- [PROBLEM STATEMENT]: Exactly retype the lines of the material from its first line to the line with "[John Deere] (111, 24)", including both.

*** MATERIAL SHOWN ***

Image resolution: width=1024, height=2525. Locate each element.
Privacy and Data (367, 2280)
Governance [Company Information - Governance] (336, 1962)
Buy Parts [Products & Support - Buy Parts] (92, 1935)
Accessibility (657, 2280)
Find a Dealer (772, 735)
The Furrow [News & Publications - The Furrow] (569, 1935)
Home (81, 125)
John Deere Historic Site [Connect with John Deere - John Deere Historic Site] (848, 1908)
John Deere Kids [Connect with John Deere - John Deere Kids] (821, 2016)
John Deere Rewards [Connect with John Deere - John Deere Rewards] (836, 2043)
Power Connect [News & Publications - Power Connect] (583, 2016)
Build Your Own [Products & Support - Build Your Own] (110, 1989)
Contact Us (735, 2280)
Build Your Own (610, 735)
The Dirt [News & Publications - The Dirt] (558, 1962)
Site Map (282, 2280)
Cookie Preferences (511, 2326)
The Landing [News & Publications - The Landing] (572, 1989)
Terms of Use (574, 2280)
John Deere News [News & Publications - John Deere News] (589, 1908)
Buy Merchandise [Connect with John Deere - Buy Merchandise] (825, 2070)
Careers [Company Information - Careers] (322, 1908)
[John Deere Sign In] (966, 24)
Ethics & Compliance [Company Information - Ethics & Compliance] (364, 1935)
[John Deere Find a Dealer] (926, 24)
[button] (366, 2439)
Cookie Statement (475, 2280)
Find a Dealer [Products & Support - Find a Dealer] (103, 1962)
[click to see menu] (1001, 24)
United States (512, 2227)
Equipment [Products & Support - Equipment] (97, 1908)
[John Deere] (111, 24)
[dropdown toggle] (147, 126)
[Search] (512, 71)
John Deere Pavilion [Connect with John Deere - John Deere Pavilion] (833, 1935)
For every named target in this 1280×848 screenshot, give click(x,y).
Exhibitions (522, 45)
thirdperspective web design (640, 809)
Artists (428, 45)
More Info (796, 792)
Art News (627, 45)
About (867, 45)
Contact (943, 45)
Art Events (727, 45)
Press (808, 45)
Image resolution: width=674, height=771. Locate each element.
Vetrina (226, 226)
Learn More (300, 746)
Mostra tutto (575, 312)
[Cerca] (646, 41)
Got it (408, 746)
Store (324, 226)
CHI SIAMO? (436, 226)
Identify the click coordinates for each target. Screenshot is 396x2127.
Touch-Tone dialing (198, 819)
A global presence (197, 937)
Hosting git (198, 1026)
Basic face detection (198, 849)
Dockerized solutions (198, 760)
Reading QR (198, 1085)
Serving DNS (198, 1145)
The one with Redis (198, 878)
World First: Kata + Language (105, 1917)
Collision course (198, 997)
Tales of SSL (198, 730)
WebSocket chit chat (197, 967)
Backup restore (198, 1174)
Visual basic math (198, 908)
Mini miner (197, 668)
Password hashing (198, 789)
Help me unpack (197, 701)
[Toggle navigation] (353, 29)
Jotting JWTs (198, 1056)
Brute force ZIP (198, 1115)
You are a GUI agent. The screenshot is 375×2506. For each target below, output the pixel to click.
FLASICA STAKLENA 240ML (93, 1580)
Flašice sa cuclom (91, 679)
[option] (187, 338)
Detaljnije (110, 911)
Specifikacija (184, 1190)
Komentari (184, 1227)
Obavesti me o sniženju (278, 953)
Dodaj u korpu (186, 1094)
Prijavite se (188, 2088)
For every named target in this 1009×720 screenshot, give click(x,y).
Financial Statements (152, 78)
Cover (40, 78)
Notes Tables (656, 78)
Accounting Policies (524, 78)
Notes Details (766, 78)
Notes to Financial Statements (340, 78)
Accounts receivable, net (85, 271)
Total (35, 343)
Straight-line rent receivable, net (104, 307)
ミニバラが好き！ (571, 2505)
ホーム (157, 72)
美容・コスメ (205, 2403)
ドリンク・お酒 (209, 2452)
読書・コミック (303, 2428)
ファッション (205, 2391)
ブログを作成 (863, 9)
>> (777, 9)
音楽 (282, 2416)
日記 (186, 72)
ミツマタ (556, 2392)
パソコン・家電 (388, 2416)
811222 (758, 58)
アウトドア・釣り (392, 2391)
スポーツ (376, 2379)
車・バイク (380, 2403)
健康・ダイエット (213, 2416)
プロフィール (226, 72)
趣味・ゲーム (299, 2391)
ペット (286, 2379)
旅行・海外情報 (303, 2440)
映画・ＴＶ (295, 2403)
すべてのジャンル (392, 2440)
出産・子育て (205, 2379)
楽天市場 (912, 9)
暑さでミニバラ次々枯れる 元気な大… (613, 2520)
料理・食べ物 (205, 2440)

*** End of MATERIAL SHOWN ***

- [EXERCISE OUTPUT]:
Image resolution: width=1024, height=2525. Locate each element.
Privacy and Data (367, 2280)
Governance [Company Information - Governance] (336, 1962)
Buy Parts [Products & Support - Buy Parts] (92, 1935)
Accessibility (657, 2280)
Find a Dealer (772, 735)
The Furrow [News & Publications - The Furrow] (569, 1935)
Home (81, 125)
John Deere Historic Site [Connect with John Deere - John Deere Historic Site] (848, 1908)
John Deere Kids [Connect with John Deere - John Deere Kids] (821, 2016)
John Deere Rewards [Connect with John Deere - John Deere Rewards] (836, 2043)
Power Connect [News & Publications - Power Connect] (583, 2016)
Build Your Own [Products & Support - Build Your Own] (110, 1989)
Contact Us (735, 2280)
Build Your Own (610, 735)
The Dirt [News & Publications - The Dirt] (558, 1962)
Site Map (282, 2280)
Cookie Preferences (511, 2326)
The Landing [News & Publications - The Landing] (572, 1989)
Terms of Use (574, 2280)
John Deere News [News & Publications - John Deere News] (589, 1908)
Buy Merchandise [Connect with John Deere - Buy Merchandise] (825, 2070)
Careers [Company Information - Careers] (322, 1908)
[John Deere Sign In] (966, 24)
Ethics & Compliance [Company Information - Ethics & Compliance] (364, 1935)
[John Deere Find a Dealer] (926, 24)
[button] (366, 2439)
Cookie Statement (475, 2280)
Find a Dealer [Products & Support - Find a Dealer] (103, 1962)
[click to see menu] (1001, 24)
United States (512, 2227)
Equipment [Products & Support - Equipment] (97, 1908)
[John Deere] (111, 24)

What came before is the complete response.